Son activité s’inscrit également dans la continuité du travail de son père. La RTS rappelait récemment que Mbaye Dondé Mbaye avait fait du chant un véritable outil de transmission des enseignements religieux, une démarche dont son fils demeure aujourd’hui l’un des héritiers.
Une présence devenue familière lors du Gamou
Au fil des années, la voix de Doudou Kendé Mbaye est devenue l’un des marqueurs sonores des grandes célébrations religieuses de Tivaouane. Des archives audiovisuelles témoignent notamment de sa présence lors du Gamou de 1995, signe d’une longévité importante dans cet univers.
Son parcours est également associé au Wakeur Mbaye Dondé, qui contribue à maintenir vivant le répertoire familial et religieux.
Au-delà de la scène et des prestations publiques, Doudou Kendé Mbaye défend une certaine conception du rôle du chanteur religieux. Dans une interview accordée en 2016, il insistait notamment sur la responsabilité des médias et sur la nécessité d’un contenu respectueux des valeurs sociales et religieuses.

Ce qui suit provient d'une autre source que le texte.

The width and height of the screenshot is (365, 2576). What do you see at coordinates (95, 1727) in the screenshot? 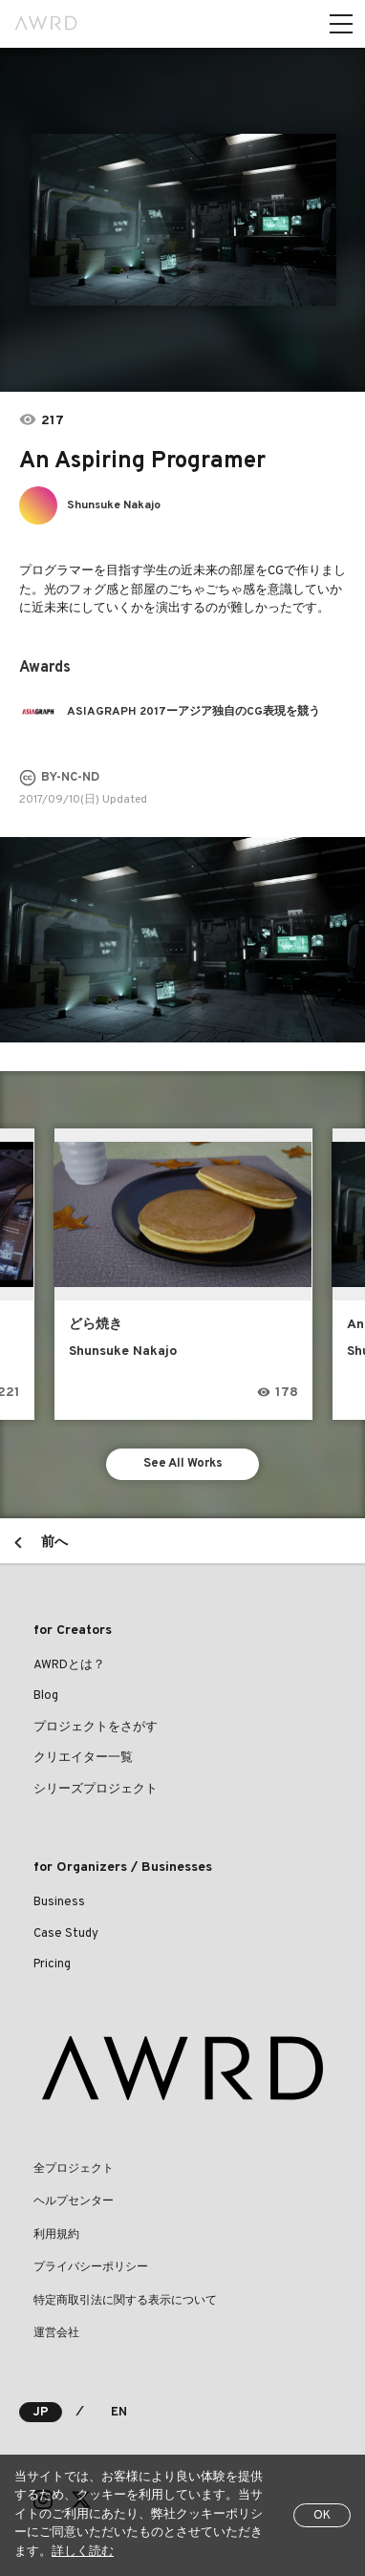
I see `プロジェクトをさがす` at bounding box center [95, 1727].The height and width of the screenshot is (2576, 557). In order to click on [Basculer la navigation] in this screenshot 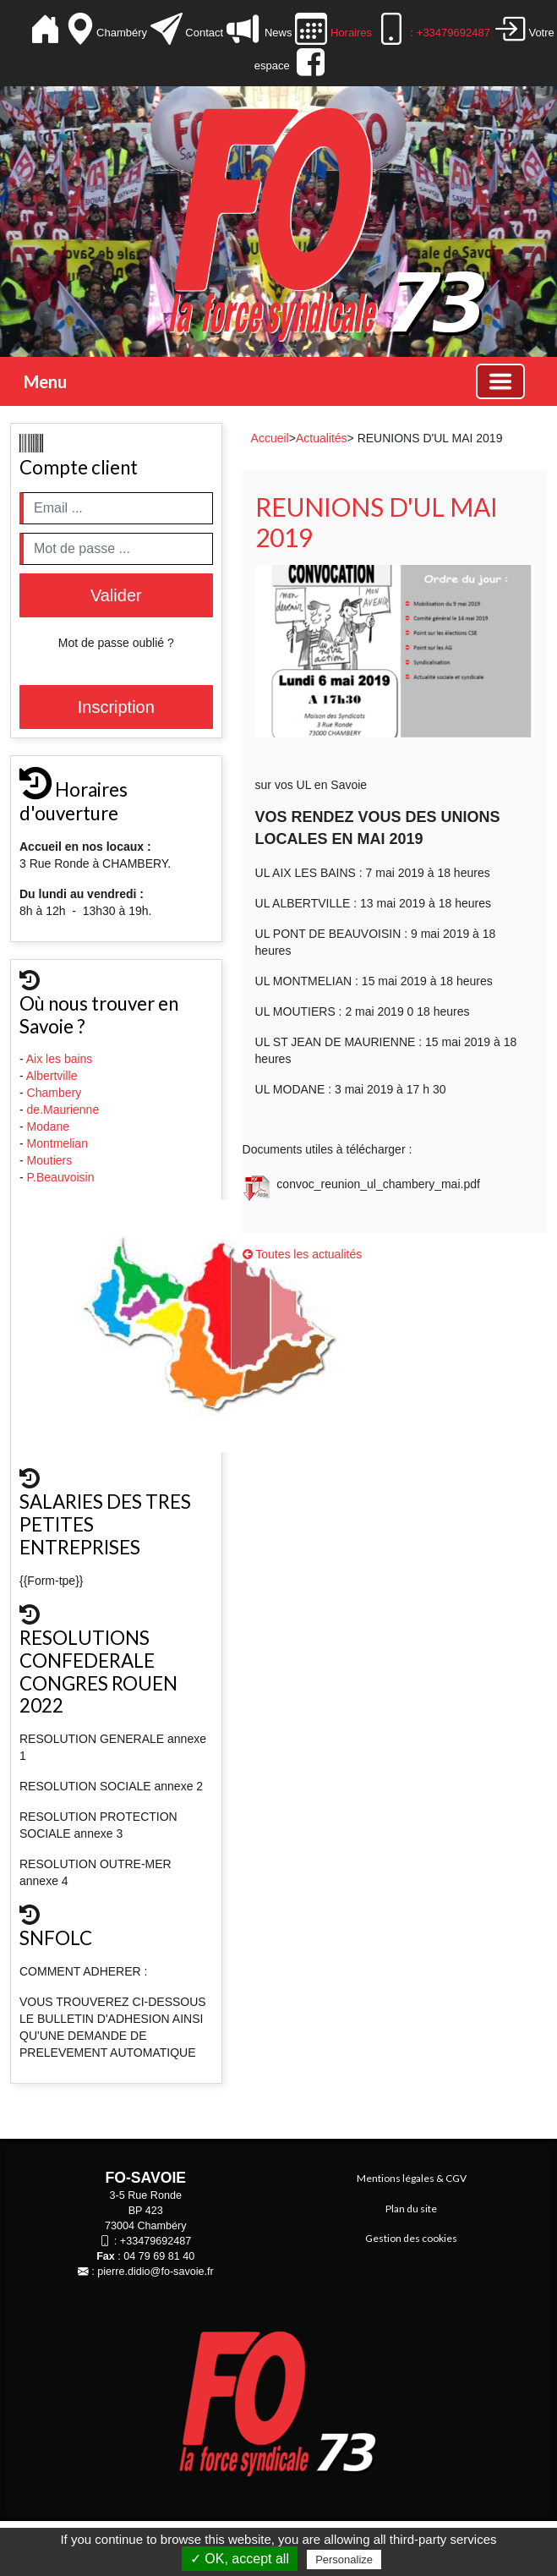, I will do `click(500, 381)`.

Une voix qui traverse les générations
À 66 ans, Doudou Kendé Mbaye demeure ainsi l’une des figures connues du chant religieux à Tivaouane. Son parcours illustre une transmission qui dépasse la simple succession familiale : celle d’une mémoire religieuse portée par la poésie, la voix et la tradition orale.
Dans une cité où les chants accompagnent depuis longtemps les grandes étapes de la vie spirituelle, son itinéraire rappelle surtout la place du zikr et du panégyrique comme instruments de transmission. De Mbaye Dondé Mbaye à Doudou Kendé Mbaye, une même voix semble avoir changé de timbre sans rompre avec son héritage.